▸ **What is required**: Omit the images, then output each of the records below exactly.
BEGIN Records provided
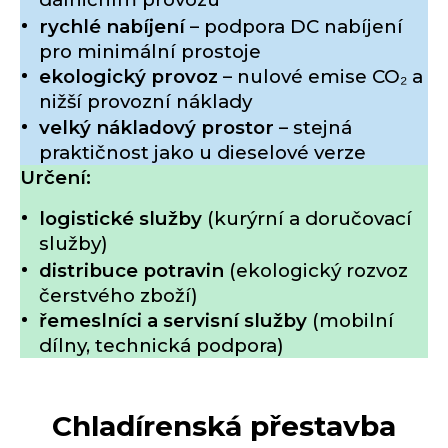
rychlé nabíjení
– podpora DC nabíjení
pro minimální prostoje
ekologický provoz
– nulové emise CO₂ a
nižší provozní náklady
velký nákladový prostor
– stejná
praktičnost jako u dieselové verze
Určení:
logistické služby
(kurýrní a doručovací
služby)
distribuce potravin
(ekologický rozvoz
čerstvého zboží)
řemeslníci a servisní služby
(mobilní
dílny, technická podpora)
Chladírenská přestavba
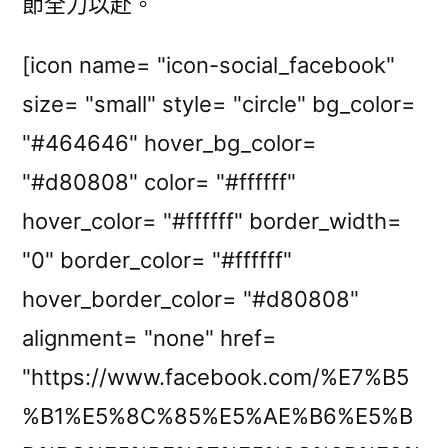
節全力以赴。
[icon name= "icon-social_facebook"
size= "small" style= "circle" bg_color=
"#464646" hover_bg_color=
"#d80808" color= "#ffffff"
hover_color= "#ffffff" border_width=
"0" border_color= "#ffffff"
hover_border_color= "#d80808"
alignment= "none" href=
"https://www.facebook.com/%E7%B5
%B1%E5%8C%85%E5%AE%B6%E5%B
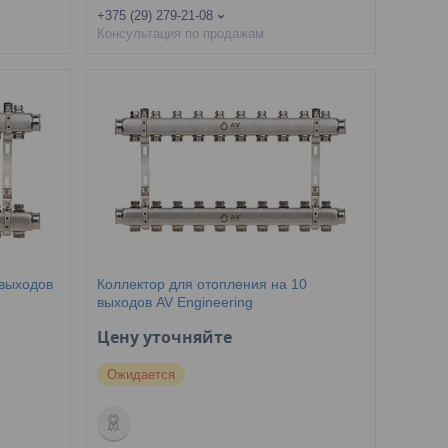
+375 (29) 279-21-08
Консультация по продажам
 выходов
Коллектор для отопления на 10
выходов AV Engineering
Цену уточняйте
Ожидается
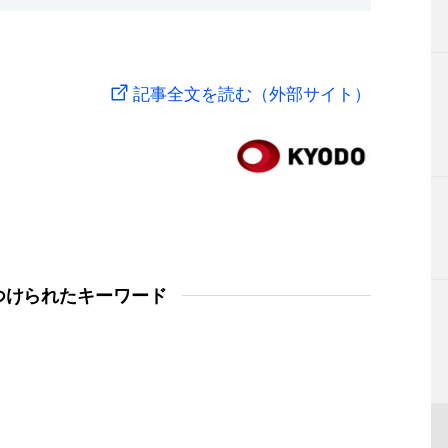
記事全文を読む（外部サイト）
つけられたキーワード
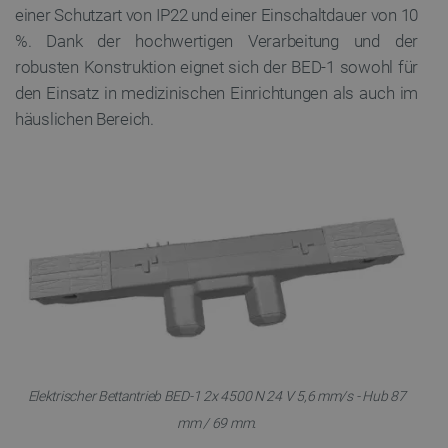
einer Schutzart von IP22 und einer Einschaltdauer von 10
%. Dank der hochwertigen Verarbeitung und der
robusten Konstruktion eignet sich der BED-1 sowohl für
den Einsatz in medizinischen Einrichtungen als auch im
häuslichen Bereich.
Elektrischer Bettantrieb BED-1 2x 4500 N 24 V 5,6 mm/s - Hub 87
mm / 69 mm.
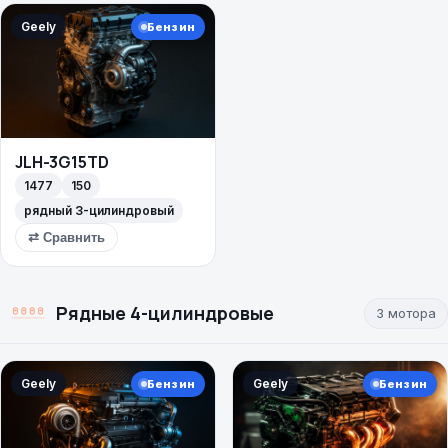
Geely
Бензин
JLH-3G15TD
1477
150
рядный 3-цилиндровый
⇄ Сравнить
Рядные 4-цилиндровые
3 мотора
Geely
Geely
Бензин
Бензин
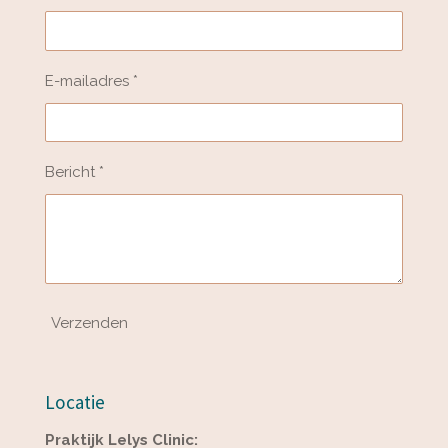
E-mailadres *
Bericht *
Verzenden
Locatie
Praktijk Lelys Clinic:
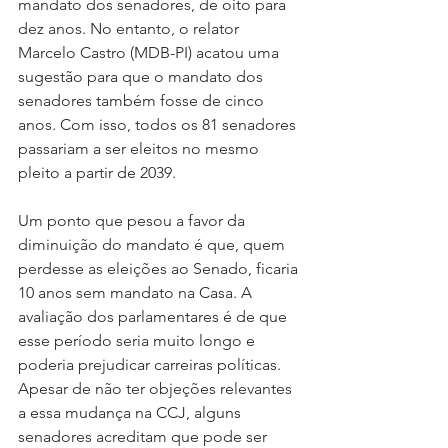
mandato dos senadores, de oito para 
dez anos. No entanto, o relator 
Marcelo Castro (MDB-PI) acatou uma 
sugestão para que o mandato dos 
senadores também fosse de cinco 
anos. Com isso, todos os 81 senadores 
passariam a ser eleitos no mesmo 
pleito a partir de 2039.
Um ponto que pesou a favor da 
diminuição do mandato é que, quem 
perdesse as eleições ao Senado, ficaria 
10 anos sem mandato na Casa. A 
avaliação dos parlamentares é de que 
esse período seria muito longo e 
poderia prejudicar carreiras políticas. 
Apesar de não ter objeções relevantes 
a essa mudança na CCJ, alguns 
senadores acreditam que pode ser 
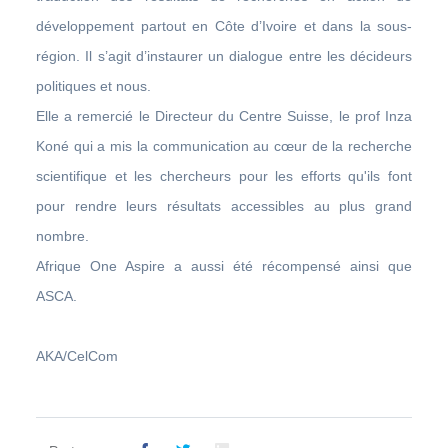
développement partout en Côte d’Ivoire et dans la sous-
région. Il s’agit d’instaurer un dialogue entre les décideurs
politiques et nous.
Elle a remercié le Directeur du Centre Suisse, le prof Inza
Koné qui a mis la communication au cœur de la recherche
scientifique et les chercheurs pour les efforts qu'ils font
pour rendre leurs résultats accessibles au plus grand
nombre.
Afrique One Aspire a aussi été récompensé ainsi que
ASCA.
AKA/CelCom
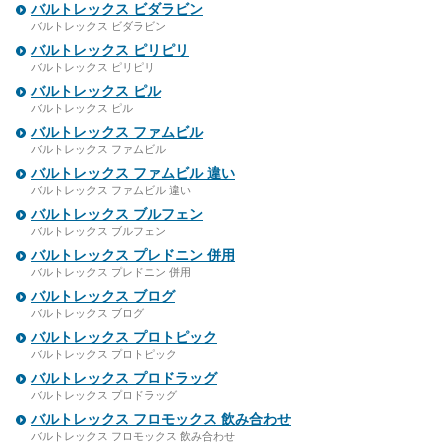
バルトレックス ビダラビン
バルトレックス ビダラビン
バルトレックス ピリピリ
バルトレックス ピリピリ
バルトレックス ピル
バルトレックス ピル
バルトレックス ファムビル
バルトレックス ファムビル
バルトレックス ファムビル 違い
バルトレックス ファムビル 違い
バルトレックス ブルフェン
バルトレックス ブルフェン
バルトレックス プレドニン 併用
バルトレックス プレドニン 併用
バルトレックス ブログ
バルトレックス ブログ
バルトレックス プロトピック
バルトレックス プロトピック
バルトレックス プロドラッグ
バルトレックス プロドラッグ
バルトレックス フロモックス 飲み合わせ
バルトレックス フロモックス 飲み合わせ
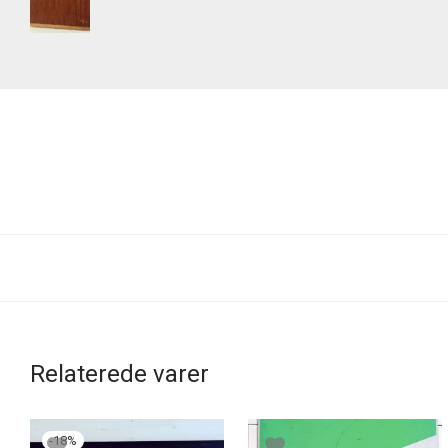
Relaterede varer
-
18
%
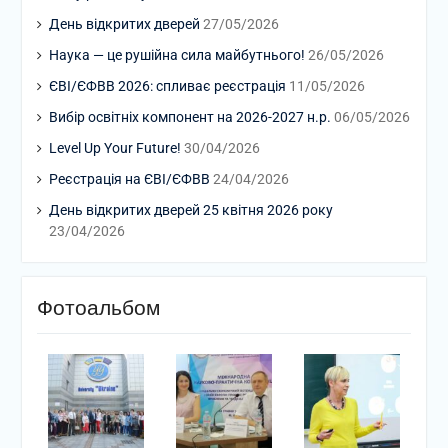
День відкритих дверей
27/05/2026
Наука — це рушійна сила майбутнього!
26/05/2026
ЄВІ/ЄФВВ 2026: спливає реєстрація
11/05/2026
Вибір освітніх компонент на 2026-2027 н.р.
06/05/2026
Level Up Your Future!
30/04/2026
Реєстрація на ЄВІ/ЄФВВ
24/04/2026
День відкритих дверей 25 квітня 2026 року
23/04/2026
Фотоальбом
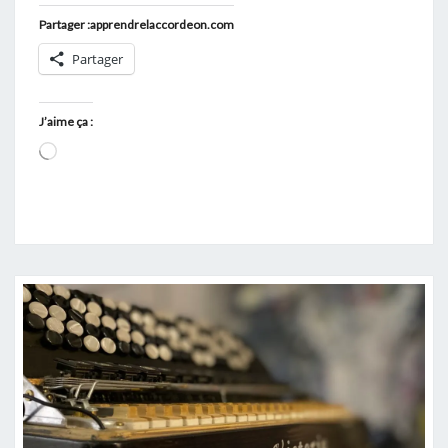
Partager :apprendrelaccordeon.com
Partager
J’aime ça :
Chargement…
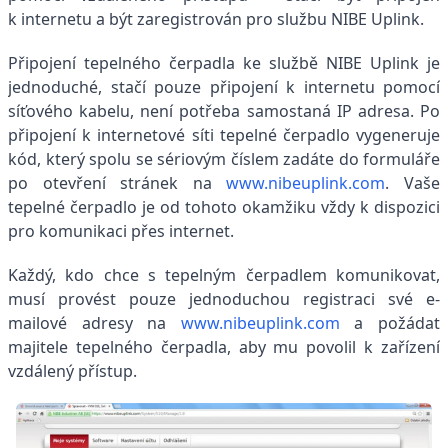
k internetu a být zaregistrován pro službu NIBE Uplink.
Připojení tepelného čerpadla ke službě NIBE Uplink je
jednoduché, stačí pouze připojení k internetu pomocí
síťového kabelu, není potřeba samostaná IP adresa. Po
připojení k internetové síti tepelné čerpadlo vygeneruje
kód, který spolu se sériovým číslem zadáte do formuláře
po otevření stránek na
www.nibeuplink.com
. Vaše
tepelné čerpadlo je od tohoto okamžiku vždy k dispozici
pro komunikaci přes internet.
Každý, kdo chce s tepelným čerpadlem komunikovat,
musí provést pouze jednoduchou registraci své e-
mailové adresy na
www.nibeuplink.com
a požádat
majitele tepelného čerpadla, aby mu povolil k zařízení
vzdálený přístup.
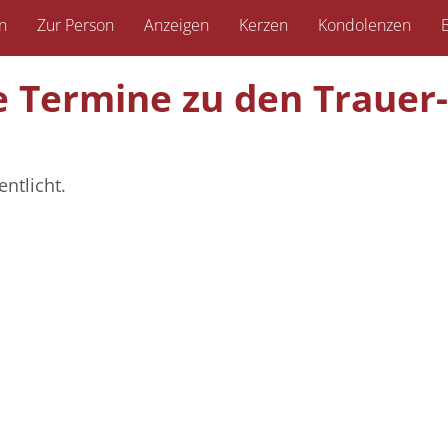
n
Zur Person
Anzeigen
Kerzen
Kondolenzen
B
ie Termine zu den Trauer­
ntlicht.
END Records provided
▸ **Exercise output**:
rychlé nabíjení
– podpora DC nabíjení
pro minimální prostoje
ekologický provoz
– nulové emise CO₂ a
nižší provozní náklady
velký nákladový prostor
– stejná
praktičnost jako u dieselové verze
Určení:
logistické služby
(kurýrní a doručovací
služby)
distribuce potravin
(ekologický rozvoz
čerstvého zboží)
řemeslníci a servisní služby
(mobilní
dílny, technická podpora)
Chladírenská přestavba
節全力以赴。
[icon name= "icon-social_facebook"
size= "small" style= "circle" bg_color=
"#464646" hover_bg_color=
"#d80808" color= "#ffffff"
hover_color= "#ffffff" border_width=
"0" border_color= "#ffffff"
hover_border_color= "#d80808"
alignment= "none" href=
"https://www.facebook.com/%E7%B5
%B1%E5%8C%85%E5%AE%B6%E5%B
+375 (29) 279-21-08
Консультация по продажам
 выходов
Коллектор для отопления на 10
выходов AV Engineering
Цену уточняйте
Ожидается
記事全文を読む（外部サイト）
つけられたキーワード
einer Schutzart von IP22 und einer Einschaltdauer von 10
%. Dank der hochwertigen Verarbeitung und der
robusten Konstruktion eignet sich der BED-1 sowohl für
den Einsatz in medizinischen Einrichtungen als auch im
häuslichen Bereich.
Elektrischer Bettantrieb BED-1 2x 4500 N 24 V 5,6 mm/s - Hub 87
mm / 69 mm.
Geely
Бензин
JLH-3G15TD
1477
150
рядный 3-цилиндровый
⇄ Сравнить
Рядные 4-цилиндровые
3 мотора
Geely
Geely
Бензин
Бензин
E-mailadres *
Bericht *
Verzenden
Locatie
Praktijk Lelys Clinic:
mandato dos senadores, de oito para 
dez anos. No entanto, o relator 
Marcelo Castro (MDB-PI) acatou uma 
sugestão para que o mandato dos 
senadores também fosse de cinco 
anos. Com isso, todos os 81 senadores 
passariam a ser eleitos no mesmo 
pleito a partir de 2039.
Um ponto que pesou a favor da 
diminuição do mandato é que, quem 
perdesse as eleições ao Senado, ficaria 
10 anos sem mandato na Casa. A 
avaliação dos parlamentares é de que 
esse período seria muito longo e 
poderia prejudicar carreiras políticas. 
Apesar de não ter objeções relevantes 
a essa mudança na CCJ, alguns 
senadores acreditam que pode ser 
développement partout en Côte d’Ivoire et dans la sous-
région. Il s’agit d’instaurer un dialogue entre les décideurs
politiques et nous.
Elle a remercié le Directeur du Centre Suisse, le prof Inza
Koné qui a mis la communication au cœur de la recherche
scientifique et les chercheurs pour les efforts qu'ils font
pour rendre leurs résultats accessibles au plus grand
nombre.
Afrique One Aspire a aussi été récompensé ainsi que
ASCA.
AKA/CelCom
バルトレックス ビダラビン
バルトレックス ビダラビン
バルトレックス ピリピリ
バルトレックス ピリピリ
バルトレックス ピル
バルトレックス ピル
バルトレックス ファムビル
バルトレックス ファムビル
バルトレックス ファムビル 違い
バルトレックス ファムビル 違い
バルトレックス ブルフェン
バルトレックス ブルフェン
バルトレックス プレドニン 併用
バルトレックス プレドニン 併用
バルトレックス ブログ
バルトレックス ブログ
バルトレックス プロトピック
バルトレックス プロトピック
バルトレックス プロドラッグ
バルトレックス プロドラッグ
バルトレックス フロモックス 飲み合わせ
バルトレックス フロモックス 飲み合わせ
Relaterede varer
-
18
%
День відкритих дверей
27/05/2026
Наука — це рушійна сила майбутнього!
26/05/2026
ЄВІ/ЄФВВ 2026: спливає реєстрація
11/05/2026
Вибір освітніх компонент на 2026-2027 н.р.
06/05/2026
Level Up Your Future!
30/04/2026
Реєстрація на ЄВІ/ЄФВВ
24/04/2026
День відкритих дверей 25 квітня 2026 року
23/04/2026
Фотоальбом
Partager :apprendrelaccordeon.com
Partager
J’aime ça :
Chargement…
k internetu a být zaregistrován pro službu NIBE Uplink.
Připojení tepelného čerpadla ke službě NIBE Uplink je
jednoduché, stačí pouze připojení k internetu pomocí
síťového kabelu, není potřeba samostaná IP adresa. Po
připojení k internetové síti tepelné čerpadlo vygeneruje
kód, který spolu se sériovým číslem zadáte do formuláře
po otevření stránek na
www.nibeuplink.com
. Vaše
tepelné čerpadlo je od tohoto okamžiku vždy k dispozici
pro komunikaci přes internet.
Každý, kdo chce s tepelným čerpadlem komunikovat,
musí provést pouze jednoduchou registraci své e-
mailové adresy na
www.nibeuplink.com
a požádat
majitele tepelného čerpadla, aby mu povolil k zařízení
vzdálený přístup.
n
Zur Person
Anzeigen
Kerzen
Kondolenzen
B
ie Termine zu den Trauer­
ntlicht.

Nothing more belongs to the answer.